*Supplied records*
==============================
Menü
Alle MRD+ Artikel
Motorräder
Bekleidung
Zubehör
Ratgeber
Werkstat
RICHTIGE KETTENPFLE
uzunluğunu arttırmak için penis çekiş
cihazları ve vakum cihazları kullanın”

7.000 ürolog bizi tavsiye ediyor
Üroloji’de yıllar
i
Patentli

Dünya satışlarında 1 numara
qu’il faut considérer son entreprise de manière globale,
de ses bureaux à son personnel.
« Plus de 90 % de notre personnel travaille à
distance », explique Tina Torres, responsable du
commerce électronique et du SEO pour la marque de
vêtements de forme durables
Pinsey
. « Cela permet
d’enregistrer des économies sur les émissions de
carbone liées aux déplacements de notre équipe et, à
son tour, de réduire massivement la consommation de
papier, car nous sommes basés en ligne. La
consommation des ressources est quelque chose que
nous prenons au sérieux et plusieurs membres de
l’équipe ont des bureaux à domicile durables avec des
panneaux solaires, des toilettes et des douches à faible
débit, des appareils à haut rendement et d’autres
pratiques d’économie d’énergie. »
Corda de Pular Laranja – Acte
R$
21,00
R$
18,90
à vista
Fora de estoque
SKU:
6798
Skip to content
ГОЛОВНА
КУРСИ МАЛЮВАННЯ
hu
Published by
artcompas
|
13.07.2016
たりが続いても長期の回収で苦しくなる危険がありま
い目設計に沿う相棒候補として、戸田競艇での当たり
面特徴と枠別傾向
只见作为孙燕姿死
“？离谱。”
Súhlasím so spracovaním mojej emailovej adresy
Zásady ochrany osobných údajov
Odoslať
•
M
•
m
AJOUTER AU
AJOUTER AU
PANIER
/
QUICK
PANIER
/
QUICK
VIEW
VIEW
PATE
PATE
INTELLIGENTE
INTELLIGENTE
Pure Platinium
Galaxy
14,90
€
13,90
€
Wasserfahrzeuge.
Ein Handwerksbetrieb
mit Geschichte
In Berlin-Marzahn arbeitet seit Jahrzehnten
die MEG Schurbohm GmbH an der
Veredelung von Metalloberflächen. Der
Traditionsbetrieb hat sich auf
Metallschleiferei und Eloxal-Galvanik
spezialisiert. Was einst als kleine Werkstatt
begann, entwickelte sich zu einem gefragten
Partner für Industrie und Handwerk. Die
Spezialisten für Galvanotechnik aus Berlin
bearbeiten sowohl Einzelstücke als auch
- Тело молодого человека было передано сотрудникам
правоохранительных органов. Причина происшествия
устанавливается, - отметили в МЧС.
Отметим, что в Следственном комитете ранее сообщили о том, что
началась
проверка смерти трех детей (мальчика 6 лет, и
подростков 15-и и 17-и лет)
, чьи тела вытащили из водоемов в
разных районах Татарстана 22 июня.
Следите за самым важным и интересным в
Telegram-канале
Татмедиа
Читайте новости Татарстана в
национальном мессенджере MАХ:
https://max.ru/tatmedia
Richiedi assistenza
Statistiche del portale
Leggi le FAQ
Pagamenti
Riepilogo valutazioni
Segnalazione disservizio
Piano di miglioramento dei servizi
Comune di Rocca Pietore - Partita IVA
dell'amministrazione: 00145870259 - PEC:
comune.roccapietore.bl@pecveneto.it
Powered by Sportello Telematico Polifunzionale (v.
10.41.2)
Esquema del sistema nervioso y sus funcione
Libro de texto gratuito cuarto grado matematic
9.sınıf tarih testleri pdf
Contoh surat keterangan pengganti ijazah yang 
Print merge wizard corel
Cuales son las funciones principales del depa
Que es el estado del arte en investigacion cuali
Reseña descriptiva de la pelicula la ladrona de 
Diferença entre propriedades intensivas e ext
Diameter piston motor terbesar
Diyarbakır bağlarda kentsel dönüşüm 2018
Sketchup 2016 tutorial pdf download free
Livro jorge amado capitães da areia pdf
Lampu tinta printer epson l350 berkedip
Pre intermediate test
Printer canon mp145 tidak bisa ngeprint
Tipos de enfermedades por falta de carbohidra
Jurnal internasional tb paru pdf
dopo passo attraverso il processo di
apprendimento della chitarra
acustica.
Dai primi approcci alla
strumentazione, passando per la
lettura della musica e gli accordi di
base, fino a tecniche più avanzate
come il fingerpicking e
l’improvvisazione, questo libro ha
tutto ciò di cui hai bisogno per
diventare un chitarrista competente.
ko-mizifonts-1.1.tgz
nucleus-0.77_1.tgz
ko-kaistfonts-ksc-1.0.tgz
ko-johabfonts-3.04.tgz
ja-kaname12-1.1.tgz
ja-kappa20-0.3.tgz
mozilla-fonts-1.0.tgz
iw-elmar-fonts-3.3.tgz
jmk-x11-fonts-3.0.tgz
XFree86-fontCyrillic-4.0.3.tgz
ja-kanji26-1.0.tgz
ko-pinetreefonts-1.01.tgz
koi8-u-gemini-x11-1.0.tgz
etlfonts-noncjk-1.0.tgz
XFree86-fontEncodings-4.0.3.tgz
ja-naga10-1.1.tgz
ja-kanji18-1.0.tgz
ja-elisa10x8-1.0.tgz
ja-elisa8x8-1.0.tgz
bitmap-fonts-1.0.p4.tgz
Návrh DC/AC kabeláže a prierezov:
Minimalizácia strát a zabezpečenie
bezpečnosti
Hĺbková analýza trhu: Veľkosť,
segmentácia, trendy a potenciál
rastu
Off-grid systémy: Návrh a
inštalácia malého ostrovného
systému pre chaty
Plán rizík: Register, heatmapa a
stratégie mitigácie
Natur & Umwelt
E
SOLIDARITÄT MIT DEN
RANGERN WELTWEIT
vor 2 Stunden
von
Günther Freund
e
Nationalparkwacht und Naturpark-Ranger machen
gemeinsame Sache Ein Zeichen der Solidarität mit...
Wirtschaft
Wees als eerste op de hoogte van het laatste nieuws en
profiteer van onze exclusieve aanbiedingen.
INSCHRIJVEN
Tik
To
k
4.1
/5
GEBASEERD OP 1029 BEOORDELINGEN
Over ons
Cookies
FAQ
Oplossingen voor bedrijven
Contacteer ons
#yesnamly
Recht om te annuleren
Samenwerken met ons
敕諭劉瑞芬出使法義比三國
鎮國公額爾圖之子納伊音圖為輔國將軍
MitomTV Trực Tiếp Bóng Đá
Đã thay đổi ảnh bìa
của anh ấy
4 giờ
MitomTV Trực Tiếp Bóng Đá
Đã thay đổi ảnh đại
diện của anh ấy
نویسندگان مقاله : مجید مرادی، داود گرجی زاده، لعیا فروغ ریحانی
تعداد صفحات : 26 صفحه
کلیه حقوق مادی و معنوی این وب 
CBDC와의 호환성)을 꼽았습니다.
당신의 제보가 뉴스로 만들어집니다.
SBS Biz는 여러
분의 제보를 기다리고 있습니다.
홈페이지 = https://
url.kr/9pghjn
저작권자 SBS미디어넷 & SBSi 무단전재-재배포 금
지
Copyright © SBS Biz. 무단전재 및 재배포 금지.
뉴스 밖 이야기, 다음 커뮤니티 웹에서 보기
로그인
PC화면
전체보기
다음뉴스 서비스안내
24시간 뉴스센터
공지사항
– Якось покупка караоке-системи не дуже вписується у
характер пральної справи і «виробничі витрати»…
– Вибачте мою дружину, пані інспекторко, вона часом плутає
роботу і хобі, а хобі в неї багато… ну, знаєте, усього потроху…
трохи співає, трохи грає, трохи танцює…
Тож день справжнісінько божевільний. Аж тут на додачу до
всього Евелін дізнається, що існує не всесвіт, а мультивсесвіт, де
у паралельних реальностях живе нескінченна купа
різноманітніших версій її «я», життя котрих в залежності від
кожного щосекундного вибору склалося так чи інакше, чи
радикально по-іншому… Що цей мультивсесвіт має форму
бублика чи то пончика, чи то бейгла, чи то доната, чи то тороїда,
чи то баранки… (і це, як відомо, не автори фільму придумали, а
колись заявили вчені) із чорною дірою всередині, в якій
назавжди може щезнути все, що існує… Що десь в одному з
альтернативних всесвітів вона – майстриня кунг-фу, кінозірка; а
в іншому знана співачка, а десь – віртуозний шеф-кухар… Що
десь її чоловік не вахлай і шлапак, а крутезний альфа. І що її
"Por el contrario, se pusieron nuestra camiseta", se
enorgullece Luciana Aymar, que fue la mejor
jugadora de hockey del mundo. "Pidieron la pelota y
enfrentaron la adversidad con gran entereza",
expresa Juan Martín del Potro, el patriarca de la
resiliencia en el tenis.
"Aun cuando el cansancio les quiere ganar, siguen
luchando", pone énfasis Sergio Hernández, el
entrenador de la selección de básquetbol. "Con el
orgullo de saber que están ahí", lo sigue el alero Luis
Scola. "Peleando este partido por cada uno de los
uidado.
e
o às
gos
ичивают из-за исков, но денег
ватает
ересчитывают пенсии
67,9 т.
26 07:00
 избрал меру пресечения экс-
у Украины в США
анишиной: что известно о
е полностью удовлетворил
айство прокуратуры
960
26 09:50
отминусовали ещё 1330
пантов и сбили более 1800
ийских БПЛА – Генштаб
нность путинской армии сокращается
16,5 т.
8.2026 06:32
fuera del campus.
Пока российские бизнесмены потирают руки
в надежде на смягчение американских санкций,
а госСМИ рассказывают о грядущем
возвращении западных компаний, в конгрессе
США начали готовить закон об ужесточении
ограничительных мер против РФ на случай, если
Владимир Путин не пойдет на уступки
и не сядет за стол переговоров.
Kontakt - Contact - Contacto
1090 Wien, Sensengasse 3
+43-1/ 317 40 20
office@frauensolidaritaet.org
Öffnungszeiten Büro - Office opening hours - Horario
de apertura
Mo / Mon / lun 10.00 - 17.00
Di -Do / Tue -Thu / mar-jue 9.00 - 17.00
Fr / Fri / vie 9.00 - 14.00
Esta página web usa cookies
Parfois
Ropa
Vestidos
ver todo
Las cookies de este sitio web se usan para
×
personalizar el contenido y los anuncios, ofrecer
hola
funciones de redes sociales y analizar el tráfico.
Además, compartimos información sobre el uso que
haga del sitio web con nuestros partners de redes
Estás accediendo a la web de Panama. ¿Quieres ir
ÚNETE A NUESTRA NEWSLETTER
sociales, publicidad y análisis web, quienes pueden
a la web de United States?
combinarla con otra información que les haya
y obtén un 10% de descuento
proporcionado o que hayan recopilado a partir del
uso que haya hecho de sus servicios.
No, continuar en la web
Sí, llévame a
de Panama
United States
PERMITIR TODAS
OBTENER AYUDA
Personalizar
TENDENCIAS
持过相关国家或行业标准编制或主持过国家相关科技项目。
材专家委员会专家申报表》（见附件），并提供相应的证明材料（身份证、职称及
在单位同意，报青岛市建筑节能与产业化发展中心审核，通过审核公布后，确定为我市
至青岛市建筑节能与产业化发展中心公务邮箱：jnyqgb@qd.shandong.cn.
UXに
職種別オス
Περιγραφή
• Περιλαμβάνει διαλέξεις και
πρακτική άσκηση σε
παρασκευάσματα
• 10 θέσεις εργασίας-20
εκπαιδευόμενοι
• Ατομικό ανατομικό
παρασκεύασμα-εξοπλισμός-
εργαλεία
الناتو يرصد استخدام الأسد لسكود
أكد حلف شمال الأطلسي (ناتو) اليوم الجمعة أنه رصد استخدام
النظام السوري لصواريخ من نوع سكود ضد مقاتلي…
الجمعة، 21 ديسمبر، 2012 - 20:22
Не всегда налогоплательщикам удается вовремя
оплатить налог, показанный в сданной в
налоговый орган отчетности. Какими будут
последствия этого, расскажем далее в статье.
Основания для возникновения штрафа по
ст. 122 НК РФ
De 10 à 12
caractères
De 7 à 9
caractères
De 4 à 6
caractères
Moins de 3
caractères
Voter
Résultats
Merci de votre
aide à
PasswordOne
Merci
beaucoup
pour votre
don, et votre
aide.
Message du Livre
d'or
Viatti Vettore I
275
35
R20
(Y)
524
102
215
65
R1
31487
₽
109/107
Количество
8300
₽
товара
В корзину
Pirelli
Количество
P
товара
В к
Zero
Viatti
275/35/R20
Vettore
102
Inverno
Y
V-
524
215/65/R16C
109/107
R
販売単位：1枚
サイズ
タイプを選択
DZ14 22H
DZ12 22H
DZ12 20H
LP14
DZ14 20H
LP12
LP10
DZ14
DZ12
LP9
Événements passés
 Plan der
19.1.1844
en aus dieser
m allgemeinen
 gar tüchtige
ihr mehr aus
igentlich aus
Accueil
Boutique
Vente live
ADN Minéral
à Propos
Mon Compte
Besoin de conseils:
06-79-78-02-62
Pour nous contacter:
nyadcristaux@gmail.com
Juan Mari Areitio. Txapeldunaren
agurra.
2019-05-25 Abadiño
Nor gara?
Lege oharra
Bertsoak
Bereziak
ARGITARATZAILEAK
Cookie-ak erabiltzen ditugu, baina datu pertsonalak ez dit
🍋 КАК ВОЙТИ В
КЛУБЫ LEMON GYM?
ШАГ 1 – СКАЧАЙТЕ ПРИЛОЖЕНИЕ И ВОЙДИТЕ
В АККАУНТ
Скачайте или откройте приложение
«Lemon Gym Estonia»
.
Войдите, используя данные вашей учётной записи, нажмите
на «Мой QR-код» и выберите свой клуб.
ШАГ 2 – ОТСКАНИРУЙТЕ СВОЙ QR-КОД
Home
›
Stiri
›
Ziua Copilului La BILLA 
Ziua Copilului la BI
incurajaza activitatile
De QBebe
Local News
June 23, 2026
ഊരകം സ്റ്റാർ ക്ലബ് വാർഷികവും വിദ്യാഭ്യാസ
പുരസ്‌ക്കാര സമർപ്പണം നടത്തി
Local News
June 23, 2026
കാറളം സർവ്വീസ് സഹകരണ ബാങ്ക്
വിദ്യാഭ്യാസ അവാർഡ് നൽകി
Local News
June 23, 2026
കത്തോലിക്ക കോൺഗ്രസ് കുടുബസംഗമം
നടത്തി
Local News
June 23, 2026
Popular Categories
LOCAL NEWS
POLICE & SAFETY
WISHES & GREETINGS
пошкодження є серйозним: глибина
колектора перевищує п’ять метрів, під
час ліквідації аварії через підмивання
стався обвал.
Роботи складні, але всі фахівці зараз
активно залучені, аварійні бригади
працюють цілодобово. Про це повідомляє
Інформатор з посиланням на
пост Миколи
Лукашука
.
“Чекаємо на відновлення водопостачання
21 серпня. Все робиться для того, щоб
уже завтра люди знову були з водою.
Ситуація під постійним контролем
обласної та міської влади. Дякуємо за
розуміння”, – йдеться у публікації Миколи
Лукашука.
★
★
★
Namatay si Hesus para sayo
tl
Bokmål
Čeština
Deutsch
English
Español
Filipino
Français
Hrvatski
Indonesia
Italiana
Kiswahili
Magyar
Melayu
==============================
*Work instructions*
Once the line containing "carbone liées aux" has been set down, nothing more is wanted; set down each line of the listing above up to it exactly, starting with the first.

*Task solution*
Menü
Alle MRD+ Artikel
Motorräder
Bekleidung
Zubehör
Ratgeber
Werkstat
RICHTIGE KETTENPFLE
uzunluğunu arttırmak için penis çekiş
cihazları ve vakum cihazları kullanın”

7.000 ürolog bizi tavsiye ediyor
Üroloji’de yıllar
i
Patentli

Dünya satışlarında 1 numara
qu’il faut considérer son entreprise de manière globale,
de ses bureaux à son personnel.
« Plus de 90 % de notre personnel travaille à
distance », explique Tina Torres, responsable du
commerce électronique et du SEO pour la marque de
vêtements de forme durables
Pinsey
. « Cela permet
d’enregistrer des économies sur les émissions de
carbone liées aux déplacements de notre équipe et, à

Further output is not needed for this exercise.